You can spend years observing a colony and still feel that you are only glimpsing fragments of a much larger process. There is always something just beyond full understanding, something that resists being fully reduced to explanation.
If for no other reason, this alone is reason enough to keep bees. They are teachers but not in any straightforward sense and like good teachers, they do not instruct, they reveal and what they reveal depends largely on the quality of your attention. The education they offer is constant but never complete.
There’s an old beekeeping adage: “Keep bees for three years, and you’ll keep them for a lifetime.” It alludes to the fact that many beginners (in fact, most) will give up within those first years but those that don’t will pursue that endless interest. Not because it becomes easier but because it becomes deeper.
I am one of those people.
However, with time, another realisation begins to take shape. The longer I keep bees, the more I become aware of the limit of what I know, the limits of what I can know and the seeming limitlessness of what I do not know. Experience does not resolve the uncertainty, it refines it. It replaces simple questions with better, more difficult ones.

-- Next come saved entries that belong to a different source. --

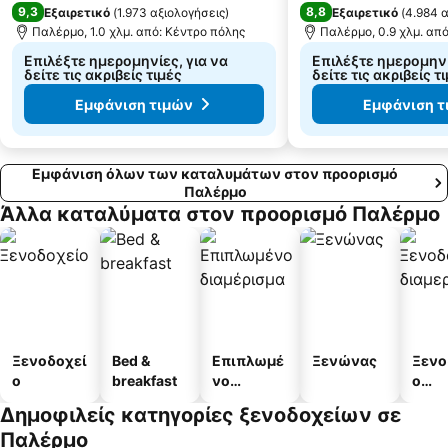
9,3
8,8
Εξαιρετικό
(
1.973 αξιολογήσεις
)
Εξαιρετικό
(
4.984 
Παλέρμο, 1.0 χλμ. από: Κέντρο πόλης
Παλέρμο, 0.9 χλμ. απ
Επιλέξτε ημερομηνίες, για να
Επιλέξτε ημερομηνί
δείτε τις ακριβείς τιμές
δείτε τις ακριβείς τ
Εμφάνιση τιμών
Εμφάνιση τ
Εμφάνιση όλων των καταλυμάτων στον προορισμό
Παλέρμο
Άλλα καταλύματα στον προορισμό Παλέρμο
Ξενοδοχεί
Bed &
Επιπλωμέ
Ξενώνας
Ξενο
ο
breakfast
νο
ο
διαμέρισμ
διαμ
Δημοφιλείς κατηγορίες ξενοδοχείων σε
α
άτω
Παλέρμο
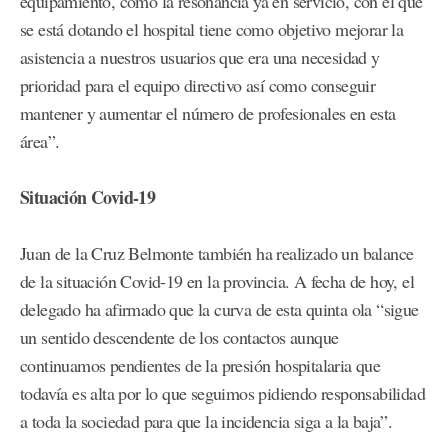
equipamiento, como la resonancia ya en servicio, con el que
se está dotando el hospital tiene como objetivo mejorar la
asistencia a nuestros usuarios que era una necesidad y
prioridad para el equipo directivo así como conseguir
mantener y aumentar el número de profesionales en esta
área”.
Situación Covid-19
Juan de la Cruz Belmonte también ha realizado un balance
de la situación Covid-19 en la provincia. A fecha de hoy, el
delegado ha afirmado que la curva de esta quinta ola “sigue
un sentido descendente de los contactos aunque
continuamos pendientes de la presión hospitalaria que
todavía es alta por lo que seguimos pidiendo responsabilidad
a toda la sociedad para que la incidencia siga a la baja”.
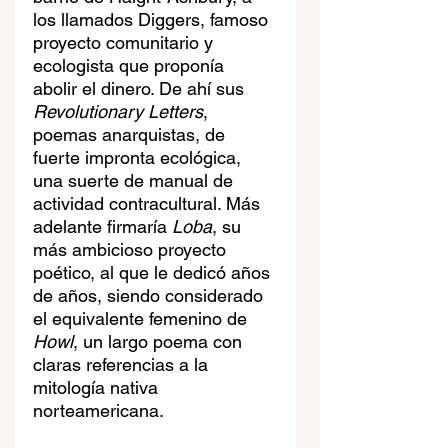
los llamados Diggers, famoso 
proyecto comunitario y 
ecologista que proponía 
abolir el dinero. De ahí sus 
Revolutionary Letters
, 
poemas anarquistas, de 
fuerte impronta ecológica, 
una suerte de manual de 
actividad contracultural. Más 
adelante firmaría 
Loba
, su 
más ambicioso proyecto 
poético, al que le dedicó años 
de años, siendo considerado 
el equivalente femenino de 
Howl
, un largo poema con 
claras referencias a la 
mitología nativa 
norteamericana.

However long I do this, however much I read, learn and experience, there will always be more that escapes me, much more that sits just beyond reach.
Perhaps that is the point because in the end, beekeeping is not about arriving at an understanding but about remaining in the process of trying to understand. It is a practice of attention, of patience and of accepting that the living world is not something to be mastered. It is something to be engaged with, carefully, imperfectly and with a degree of respect that grows over time.
One lifetime is not enough.
Maybe it was never meant to be, but “… is there honey still for tea?”